Immunoregulation effects in vitro of the xenoprotein in combination with recombinant human granulocyte-macrophage colony stimulating factor and bacillus Calmette-Guerin.
- Author:
Ming-Li WANG
1
;
Zhi-Gang XIE
;
Han LU
;
Ming SHI
;
Mei-Ru HU
;
Ming YU
;
Yuan-Fang MA
;
Bei-Fen SHEN
;
Ning GUO
Author Information
1. Laboratory of Cytoimmunology, Institute of Basic Medical Sciences, Academy of Military Medical Sciences, Beijng 100850, China.
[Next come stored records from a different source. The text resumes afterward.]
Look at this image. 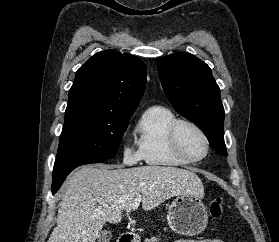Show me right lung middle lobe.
Instances as JSON below:
<instances>
[{"label":"right lung middle lobe","mask_w":279,"mask_h":242,"mask_svg":"<svg viewBox=\"0 0 279 242\" xmlns=\"http://www.w3.org/2000/svg\"><path fill=\"white\" fill-rule=\"evenodd\" d=\"M130 117L94 118L80 113L65 115L53 169V182L80 165L115 156Z\"/></svg>","instance_id":"dd1d6c3e"}]
</instances>
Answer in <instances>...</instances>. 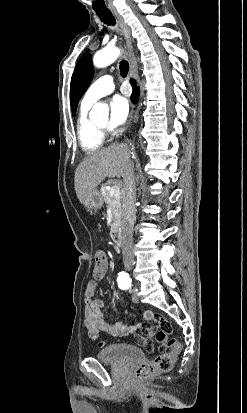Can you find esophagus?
Here are the masks:
<instances>
[{"mask_svg": "<svg viewBox=\"0 0 247 413\" xmlns=\"http://www.w3.org/2000/svg\"><path fill=\"white\" fill-rule=\"evenodd\" d=\"M112 13H113L114 17L117 19V21H118V23L121 27V30H122L125 38L127 39V46H128L130 56H131L130 62H129L130 75L137 79L138 78V64H137V58H136L135 53H134L130 28L128 27V25L123 20V17H121V15L118 12L112 11ZM132 113H133V110H132ZM133 120H134L133 117H131L130 120H129V127L132 126ZM129 130H130V128H129Z\"/></svg>", "mask_w": 247, "mask_h": 413, "instance_id": "esophagus-1", "label": "esophagus"}]
</instances>
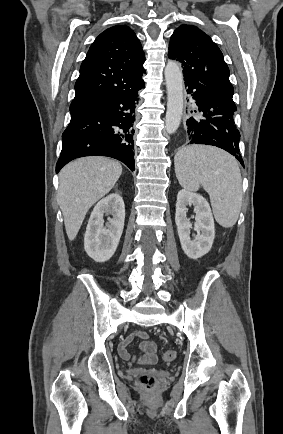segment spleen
I'll use <instances>...</instances> for the list:
<instances>
[{
    "label": "spleen",
    "instance_id": "1",
    "mask_svg": "<svg viewBox=\"0 0 283 434\" xmlns=\"http://www.w3.org/2000/svg\"><path fill=\"white\" fill-rule=\"evenodd\" d=\"M174 167L185 190L196 191L201 185L208 192L221 226L235 225L242 205V178L233 156L216 147L190 145L177 152Z\"/></svg>",
    "mask_w": 283,
    "mask_h": 434
}]
</instances>
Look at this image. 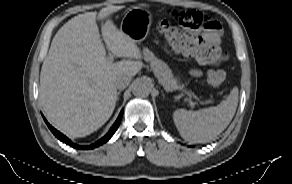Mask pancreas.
<instances>
[{"label":"pancreas","instance_id":"pancreas-1","mask_svg":"<svg viewBox=\"0 0 292 184\" xmlns=\"http://www.w3.org/2000/svg\"><path fill=\"white\" fill-rule=\"evenodd\" d=\"M143 55L145 61L150 63V66L158 78L159 82L166 89H180L181 86L178 84L177 80L174 78L171 69L162 60L155 57V55L147 48L143 50Z\"/></svg>","mask_w":292,"mask_h":184}]
</instances>
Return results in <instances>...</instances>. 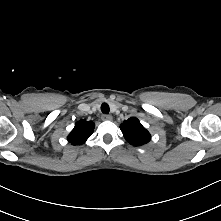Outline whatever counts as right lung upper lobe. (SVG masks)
<instances>
[{"label":"right lung upper lobe","instance_id":"right-lung-upper-lobe-1","mask_svg":"<svg viewBox=\"0 0 221 221\" xmlns=\"http://www.w3.org/2000/svg\"><path fill=\"white\" fill-rule=\"evenodd\" d=\"M95 124L92 121L80 120L68 135V141L73 145H81L92 135Z\"/></svg>","mask_w":221,"mask_h":221}]
</instances>
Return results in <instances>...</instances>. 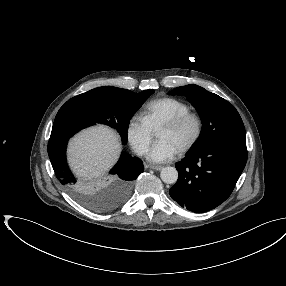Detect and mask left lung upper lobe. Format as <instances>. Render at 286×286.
I'll use <instances>...</instances> for the list:
<instances>
[{
	"mask_svg": "<svg viewBox=\"0 0 286 286\" xmlns=\"http://www.w3.org/2000/svg\"><path fill=\"white\" fill-rule=\"evenodd\" d=\"M169 94L186 96L201 117L202 132L192 151L220 142L246 144L242 119L225 99L197 85L181 86Z\"/></svg>",
	"mask_w": 286,
	"mask_h": 286,
	"instance_id": "obj_1",
	"label": "left lung upper lobe"
}]
</instances>
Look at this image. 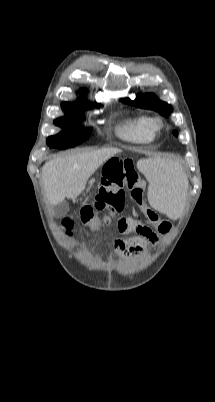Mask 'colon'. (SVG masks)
<instances>
[{
	"instance_id": "1",
	"label": "colon",
	"mask_w": 215,
	"mask_h": 402,
	"mask_svg": "<svg viewBox=\"0 0 215 402\" xmlns=\"http://www.w3.org/2000/svg\"><path fill=\"white\" fill-rule=\"evenodd\" d=\"M102 176L104 181L93 206H85L80 211L82 223L90 228L97 229L111 222L115 213L124 207L125 192L140 207L146 218L154 224L157 231L167 235L172 225L159 217L153 210L146 207L144 202L145 181L134 167L133 156H110L105 160ZM102 213V214H101ZM137 219L133 217L118 220V229L125 230L136 227ZM71 227V223H66Z\"/></svg>"
}]
</instances>
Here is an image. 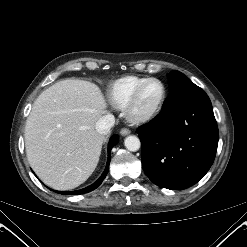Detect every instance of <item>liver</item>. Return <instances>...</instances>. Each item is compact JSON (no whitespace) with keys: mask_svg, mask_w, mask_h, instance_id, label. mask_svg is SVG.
I'll return each mask as SVG.
<instances>
[{"mask_svg":"<svg viewBox=\"0 0 247 247\" xmlns=\"http://www.w3.org/2000/svg\"><path fill=\"white\" fill-rule=\"evenodd\" d=\"M105 108L99 87L84 80L59 81L38 96L26 122L25 147L46 185L70 190L93 173L104 142L95 125Z\"/></svg>","mask_w":247,"mask_h":247,"instance_id":"liver-1","label":"liver"}]
</instances>
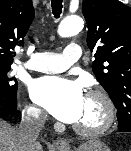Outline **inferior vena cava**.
Instances as JSON below:
<instances>
[{
    "label": "inferior vena cava",
    "mask_w": 131,
    "mask_h": 151,
    "mask_svg": "<svg viewBox=\"0 0 131 151\" xmlns=\"http://www.w3.org/2000/svg\"><path fill=\"white\" fill-rule=\"evenodd\" d=\"M45 120L46 116L43 115L40 110L28 108L22 116L21 124L17 130L22 141L29 145H34L45 124Z\"/></svg>",
    "instance_id": "obj_1"
}]
</instances>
- Publication Type:Journal Article
- MeSH:
Animals;
BCG Vaccine;
immunology;
CHO Cells;
Cricetinae;
Cricetulus;
Granulocyte-Macrophage Colony-Stimulating Factor;
immunology;
Humans;
Interleukin-10;
metabolism;
Interleukin-12;
metabolism;
Rats;
Recombinant Proteins;
immunology;
Th1 Cells;
immunology;
Th2 Cells;
immunology
- From:
Journal of Experimental Hematology
2008;16(6):1408-1412
- CountryChina
- Language:Chinese
-
Abstract:
This study was aimed to investigate the effects of xenogeneic antigen neu-Fc in combination with the recombinant human granulocyte-macrophage colony stimulating factor (GM-CSF) and Bacillus Calmette-Guerin (BCG) on the regulation of Th1 and Th2 immune response in vitro. The rat neu L2-S2 domain was engineered as a chimeric protein with human IgG Fc. The eukaryotic expression vector was constructed. The recombinant protein was stably expressed in CHO cells and purified by rProtein A Sepharose Fast Flow column. The recombinant protein was identified by SDS-PAGE and Western blot. Peripheral blood mononuclear cells (PBMNCs) were obtained by means of standard Ficoll separation from the blood of healthy donors. Neu-Fc-induced PBMNC proliferation was tested by MTT. The production of IL-12 and IL-10 was measured by ELISA. The results showed that the level of IL-12 decreased and IL-10 increased after PBMNCs were incubated with MCF-7 cultural supernatant. 10 nmol/L neu-Fc strongly induced the cell proliferation. Compared with neu-Fc or GM-CSF or BCG treatment alone, neu-Fc in combination with GM-CSF and BCG significantly stimulated IL-12 production and inhibited IL-10 production (p < 0.01). It is concluded that the neu-Fc can stimulate the proliferation activity of PBMNCs. neu-Fc, GM-CSF and BCG costimulation efficiently induces Th1 immune response.